━━ THE RECORDS ━━

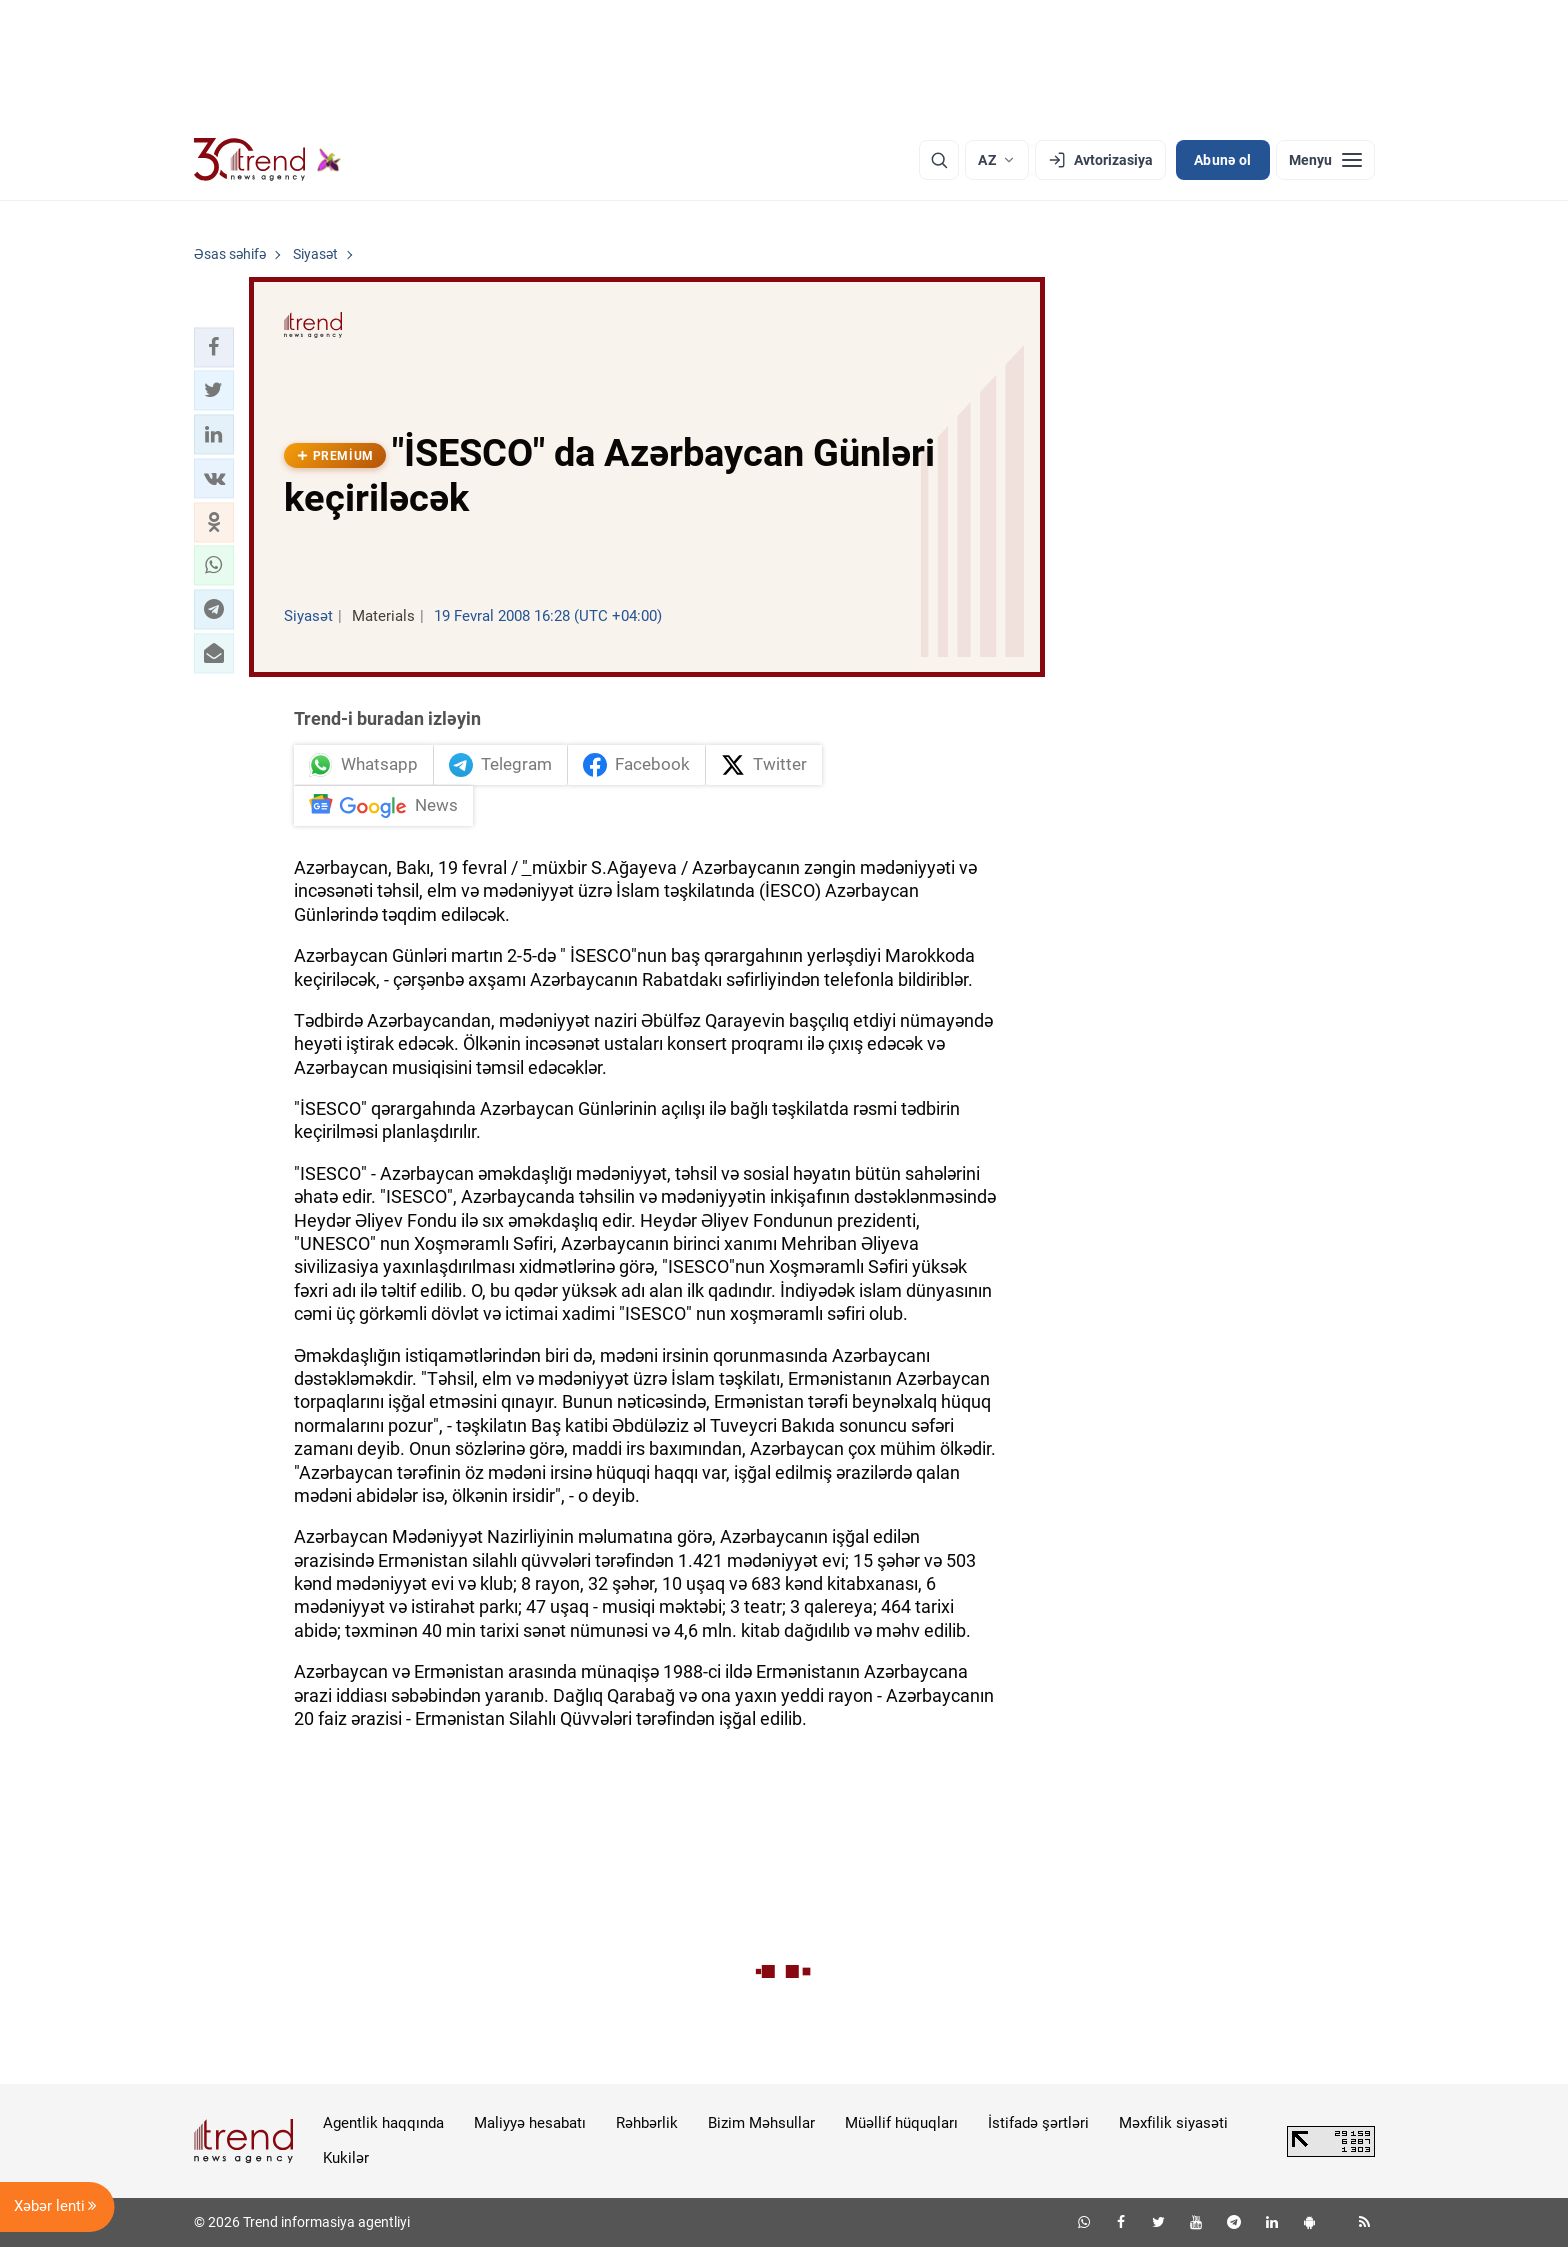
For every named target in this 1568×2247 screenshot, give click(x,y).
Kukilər (346, 2158)
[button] (214, 347)
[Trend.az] (268, 160)
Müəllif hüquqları (901, 2123)
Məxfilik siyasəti (1173, 2123)
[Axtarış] (939, 160)
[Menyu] (1325, 160)
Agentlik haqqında (383, 2123)
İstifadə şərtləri (1038, 2123)
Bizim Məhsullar (761, 2123)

━━━

WHAT YOU HAVE TO DO
Please restate the entries word for word. Skip the pictures.

EXPECTED ANSWER
For every named target in this 1568×2247 screenshot, give click(x,y).
Kukilər (346, 2158)
[button] (214, 347)
[Trend.az] (268, 160)
Müəllif hüquqları (901, 2123)
Məxfilik siyasəti (1173, 2123)
[Axtarış] (939, 160)
[Menyu] (1325, 160)
Agentlik haqqında (383, 2123)
İstifadə şərtləri (1038, 2123)
Bizim Məhsullar (761, 2123)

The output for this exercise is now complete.